John 19:28-29 “Later, knowing that all was now complete, and so that the Scripture would be fulfilled, Jesus said, ‘I am thirsty.’ A jar of wine vinegar was there, so they soaked a sponge in it, put the sponge on a stalk of the hyssop plant, and lifted it to Jesus’ lips.”
Do you know what Scriptures weighed on Jesus’ mind just moments before his death, what words he needed to fulfill? Buried deep within the psalms, Psalm 69 to be specific, are these seemingly incidental words, “They put gall in my food and gave me vinegar for my thirst.” They are hardly the most important detail of the great mission he accomplished this day. They are not directly a part of the price he paid. They simply describe a moment in the misery of the cross. Would anyone have noticed if Jesus never addressed this, or if the gospel writers had left it out of the historical record? Would you?
Didn’t Jesus have more urgent things to be thinking about? He can no longer draw a satisfying breath. His heart is beating like a drum, overworked to the point of failure by the cruel torture he is suffering. His muscles cramp from exhaustion and dehydration, and there is no way to stretch or relax them. Who can even say what the greatest source of pain is for him as he hangs there: these cramps and the struggle to breath? The spikes tearing at his hands and feet? The flesh torn from his back? The wounds from his crown of thorns, now invaded by the burning salt of his own sweat? In literally seconds, he will be dead. Let the obscure prophecy from the psalm go. What does it matter?

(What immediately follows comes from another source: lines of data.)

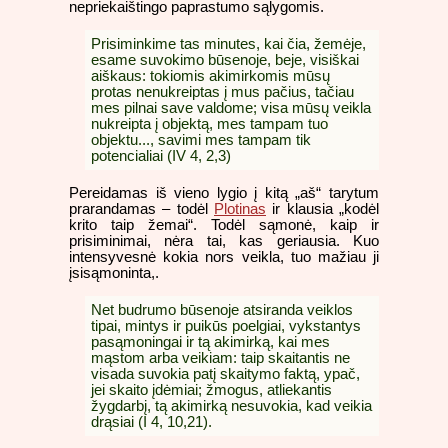
nepriekaištingo paprastumo sąlygomis.
Prisiminkime tas minutes, kai čia, žemėje,
esame suvokimo būsenoje, beje, visiškai
aiškaus: tokiomis akimirkomis mūsų
protas nenukreiptas į mus pačius, tačiau
mes pilnai save valdome; visa mūsų veikla
nukreipta į objektą, mes tampam tuo
objektu..., savimi mes tampam tik
potencialiai (IV 4, 2,3)
Pereidamas iš vieno lygio į kitą „aš“ tarytum
prarandamas – todėl
Plotinas
ir klausia „kodėl
krito taip žemai“. Todėl sąmonė, kaip ir
prisiminimai, nėra tai, kas geriausia. Kuo
intensyvesnė kokia nors veikla, tuo mažiau ji
įsisąmoninta,.
Net budrumo būsenoje atsiranda veiklos
tipai, mintys ir puikūs poelgiai, vykstantys
pasąmoningai ir tą akimirką, kai mes
mąstom arba veikiam: taip skaitantis ne
visada suvokia patį skaitymo faktą, ypač,
jei skaito įdėmiai; žmogus, atliekantis
žygdarbį, tą akimirką nesuvokia, kad veikia
drąsiai (I 4, 10,21).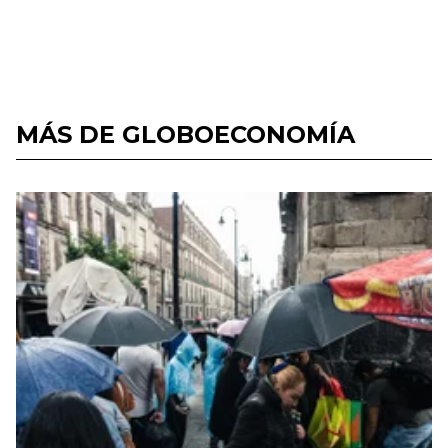
MÁS DE GLOBOECONOMÍA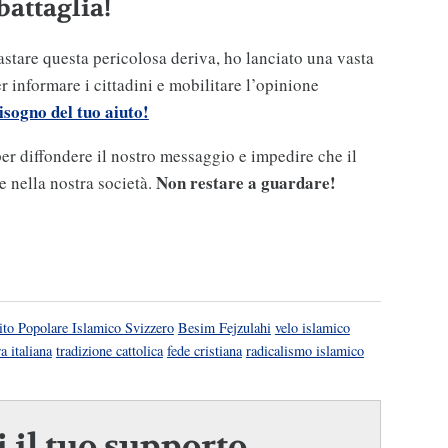
battaglia!
astare questa pericolosa deriva, ho lanciato una vasta
 informare i cittadini e mobilitare l’opinione
sogno del tuo aiuto!
r diffondere il nostro messaggio e impedire che il
Non restare a guardare!
 nella nostra società.
ito Popolare Islamico Svizzero
Besim Fejzulahi
velo islamico
a italiana
tradizione cattolica
fede cristiana
radicalismo islamico
 il tuo supporto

It matters deeply to the perfect Son of God. This is his word, after all, and every word of God is true. We don’t take his word so seriously, I am afraid. We don’t see the problem with fudging on it here or there. Sometimes it makes my life harder, or so we think. Why should I give up my pleasure, or my freedom, for something written thousands of years ago? It’s probably just Paul’s, or Peter’s, or a prophet’s opinion anyway. Sometimes it seems so hard to understand. All these details about trinities, and virgin births, and complicated systems of redemption from sin, and distinctions between justification and sanctification–being saved or living saved: all this theology makes my head spin! Isn’t it enough just to be good to other people? Isn’t the Bible just words on a page? Shouldn’t we avoid putting too much trust in a book?
Such casual attitudes about God’s carefully crafted record of his saving love may be popular. But there is nothing Christian about them. In his ministry Jesus preached, “The Scriptures cannot be broken” (John 10:35). “Blessed, rather, are those who hear the word of God and obey it” (Luke 11:28). “Do not think that I have come to abolish the Law or the Prophets; I have not come to abolish them but to fulfill them. I tell you the truth, until heaven and earth disappear, not the smallest letter, not the least stroke of a pen, will by any means disappear from the Law until everything is accomplished” (Matthew 5:17-18).
And so Jesus could not let this one go, either. He called for a drink. He took the bitter combination of wine vinegar and gall, one last insult to his abused system. There are 419,687 words in the Hebrew Old Testament. This prophecy of Psalm 69 is just six of them. But Jesus took the drink so that every detail of God’s word and our salvation would be fulfilled.